I returned home from India a week ago and am scheduled to fly to Bangladesh at the end of next week. As crazy as things can get for me between trips, I did manage to carve out some time this week to drive to South Texas to spend time with my Dad. The six-hour drive to my childhood home gave me the opportunity to spend quality time with God. I am always happy to have undisturbed windshield time to pray and to reflect on all that is happening in my life. And, I am always glad to spend time with my Dad, the man God used to teach me my first lessons about the nations. Before leaving, I called my Dad and asked him if he could arrange a meeting with my Kindergarten teacher. My eighty-something year-old teacher still lives in the small town of Mission where I grew up. I told Dad that I wanted to reunite with my teacher in order to thank her for investing in my life. Dad agreed that this was a good idea and set things up.

This morning I had the wonderful privilege of reuniting with my Kindergarten teacher. Even though I graduated from her class in 1961, I have never forgotten her for two reasons.
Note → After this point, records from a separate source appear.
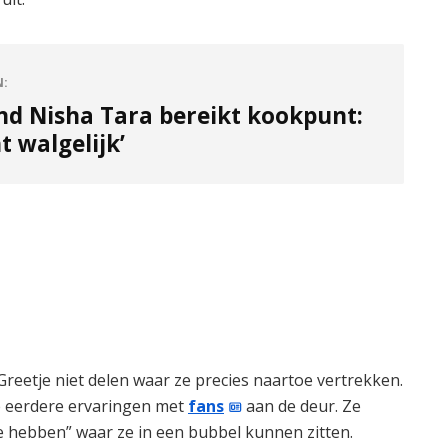
N:
nd Nisha Tara bereikt kookpunt:
ht walgelijk’
Greetje niet delen waar ze precies naartoe vertrekken.
de eerdere ervaringen met
fans
aan de deur. Ze
e hebben” waar ze in een bubbel kunnen zitten.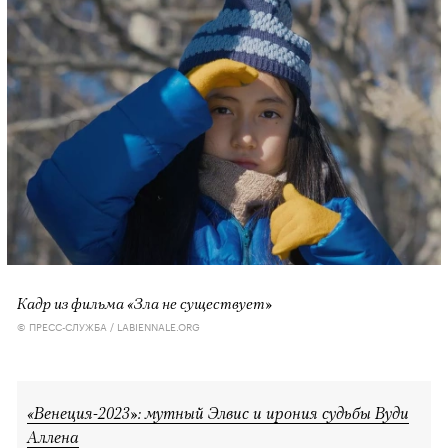
Кадр из фильма «Зла не существует»
© ПРЕСС-СЛУЖБА / LABIENNALE.ORG
«Венеция-2023»: мутный Элвис и ирония судьбы Вуди
Аллена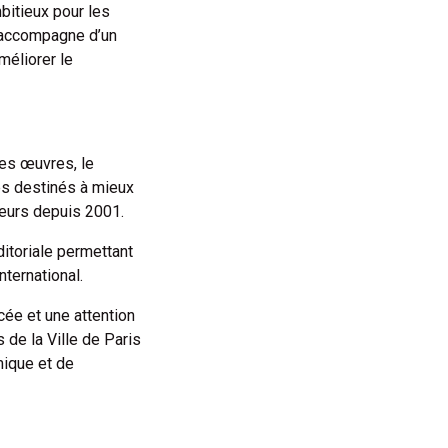
bitieux pour les
s’accompagne d’un
méliorer le
des œuvres, le
s destinés à mieux
iteurs depuis 2001.
ditoriale permettant
nternational.
cée et une attention
s de la Ville de Paris
mique et de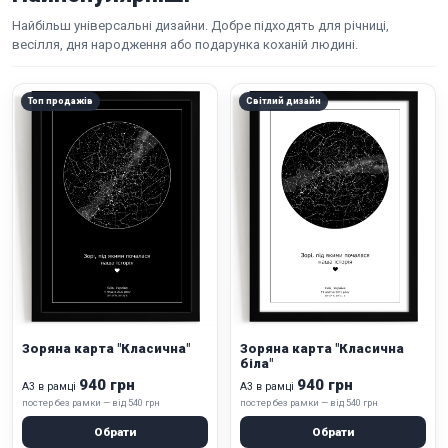
Найбільш універсальні дизайни. Добре підходять для річниці,
весілля, дня народження або подарунка коханій людині.
Топ продажів
Світлий дизайн
Зоряна карта "Класична"
Зоряна карта "Класична
біла"
940 грн
940 грн
А3 в рамці
А3 в рамці
постер без рамки — від 540 грн
постер без рамки — від 540 грн
Обрати
Обрати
First, I have remembered her across the years because as a kid I had a tough time pronouncing her name — Mrs. Espericueta. Her name was a mouthful for me as a five-year old kid. In fact, all of my classmates had their own way of pronouncing her name. Second, I have never forgotten her because she was a very kind woman. In those years, hers was the only Kindergarten program available in our small town. Convicted by the lack of educational opportunities for pre-school kids in our dusty little South Texas town, she started a Kindergarten program in 1958. She found a one-room building with broken windows, saw the potential in the property, and converted it into a classroom. She read what was available about teaching, made her own teaching aids, and started teaching kids like me to learn the alphabet and how to count.

I have retained a few very clear memories about my year with Mrs. Espericueta. I distinctly remember crying on the first day of school. I had never been away from my parents or grandparents and was a bit frightened by the whole experience of being in the one-room school house. But, Mrs. Espericueta consoled and calmed me down. I also remember the strangeness of learning the alphabet and numbers. It was strange because, like my classmates, I spoke little English at the time. In fact, Mom would coach me in the afternoons about how to say and ask for things in English. And, I remember graduation day. Mrs. Espericueta made our graduation from Kindergarten a big deal. I’m glad she did because it was a big deal. We all wore little white caps and gowns (I still have the photo of my Kinder graduation). Mrs. Espericueta affirmed that we had accomplished something great. That’s a feeling you never forget.

The best thing about today was getting to say thank you to my first teacher. Every other teacher I ever had built on the foundation she laid in my life. Other teachers taught me how to write words and sentences, but Mrs. Espericueta taught me the letters that are used to write words and sentences. Others taught me how to add and subtract, but my Kindergarten teacher taught me the basics about numbers. She also taught our little student body lessons about how to get along with others, how to play fair, and how to share with others. And, because Mrs. Espericueta was a woman of faith, she also taught us how to pray. I am grateful for Mrs. Espericueta and for the opportunity I had today to hug her and to say thank you. It was nice to go back to Kindergarten today.


Responses

  1. Yesterday, some body shared with me that, she was so happy to gotten a message from her former student! Many people like me, we forgotten easily people’s contributions, in our life’s. So many people were involved with our lifes. We didn’t equipped our selves, automatically within over night, or a few days! Many people helped to learn, and taught their best, in my life. I’ll say, it’s a greater thankful heart, to find and see a kindergarten teacher, whom we left long times ago. Very few people do this. Wonderful!

    Thanks, pretty good post!

    Mortuza.
    Bangladesh

  2. Every blessing on your trip to Bangladesh. Praying the Lord will guide you and give you great wisdom.
    We visited Dhaka many years ago to learn some Bengali at HEED language school.

    Paul & Sarah Beniston

    • Paul and Sarah…

      Thanks for your prayers. Looking forward to a great trip to Bangladesh to visit with our national partners.